Let \(M = S^1\), then the tangent bundle yields a rank 1 vector bundle \begin{align*} {\mathbf{R}}\to TM \to M \end{align*} We can find a nonzero global section: the vector field \begin{align*} s(x, y) := -y\,dx+ x\,dy\quad\in \Gamma( T{\mathbf{R}}^2 ) \end{align*} restricted to \(S^1\):
\(S^2\) is not parallelizable.
Let \(M = S^2\), which is associated to the rank 2 vector bundle \begin{align*}{\mathbf{R}}^2 \to TM \to M\end{align*}
Then \(TM\) is trivial iff there are 2 independent global sections. Since there is a zero section, a second independent section must be everywhere-nonzero - however, this would be a nowhere vanishing vector field on \(S^2\), which by the Hairy Ball theorem does not exist.

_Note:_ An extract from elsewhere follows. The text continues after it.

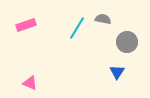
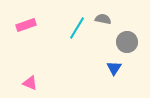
blue triangle: moved 3 px left, 4 px up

Any such a vector field would allow a homotopy between the identity and the antipodal map on \(S^2\). But this is a contradiction: the identity map \(\operatorname{id}_{S^n}\) has degree 1 but the degree of the antipodal map \(S^n\to S^n\) has degree \((-1)^{n+1}\), since it is the composition of \(n+1\) reflections, all of which have degree \((-1)\), and the degree is a group morphism \(([S^n, S^n], \circ) \to ({\mathbf{Z}}, \cdot)\).